Privateer Holdings is raising another big investment round to fuel rapid growth of its marijuana-related subsidiaries as more governments legalize the use of cannabis.
The Seattle-based investment firm has reeled in an additional $58 million — a mix of equity and a convertible note — which is part of a larger round that Privateer expects to close at around $100 to $150 million.
This pushes total funding to date to $140 million for the seven-year-old company, which is not disclosing specific investors behind the new cash infusion.
Privateer, one of the top marijuana firms globally, previously raised $40 million as part of a convertible note in November. In April 2015 it raised a $75 million Series B round from top investors like Founder’s Fund, the venture capital firm started by PayPal co-founder Peter Thiel, an early investor in companies like Facebook, LinkedIn, Yelp, SpaceX, and others.

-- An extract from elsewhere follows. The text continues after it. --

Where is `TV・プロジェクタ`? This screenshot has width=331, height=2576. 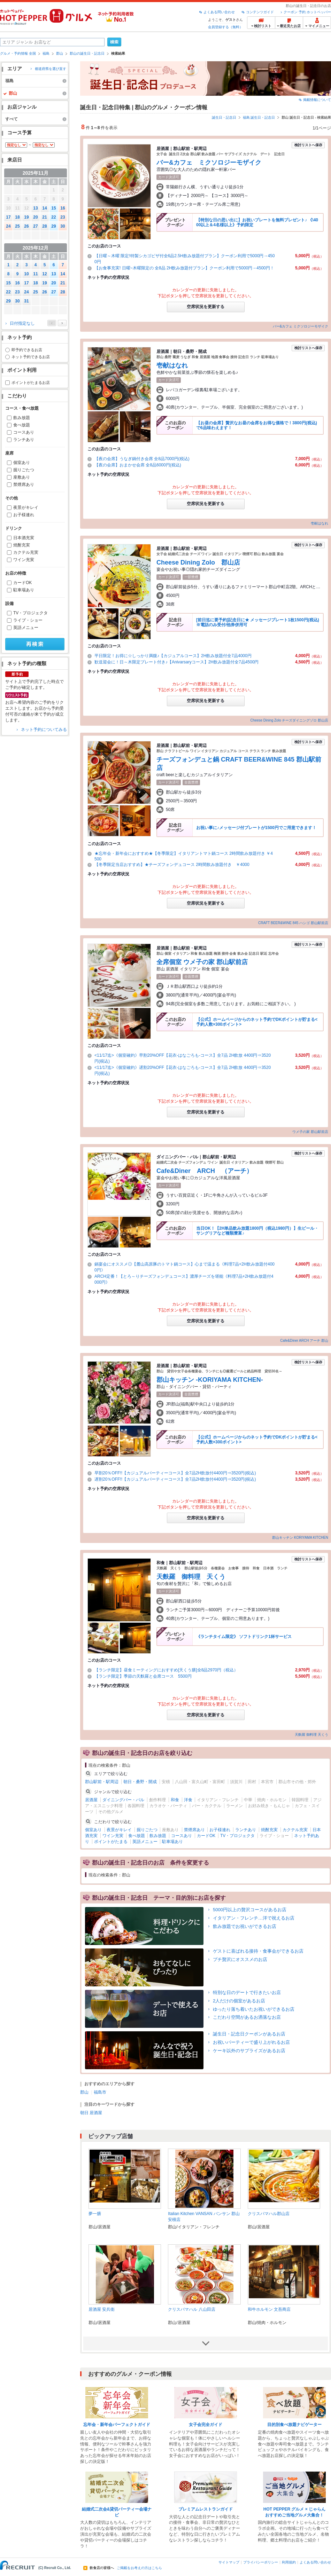 TV・プロジェクタ is located at coordinates (30, 612).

The new investment will help Privateer continue growing its existing portfolio companies, develop new brands, and support future acquisitions and investments. It employs more than 500 people in seven U.S. states and seven countries.
Privateer has come a long way since launching back in 2010, when both the medical and recreational marijuana industries looked far different than today. Investors are flocking now as medical marijuana is legal in 29 states, while recreational marijuana is legal in eight U.S. states, including California, which legalized cannabis in November and could produce a legal market worth more than $5 billion. Bloomberg reported last year that the U.S. legal cannabis industry could grow to $50 billion within a decade.
Countries around the world are also moving forward with marijuana legalization; voters in Germany approved medical marijuana in January, while recreational use is expected to be legal in Canada next year.
But the industry is still in a nascent stage and some analysts say marijuana stocks are overhyped, as The Motley Fool recently noted. There are also questions about how and if the federal government will enforce any bans on marijuana.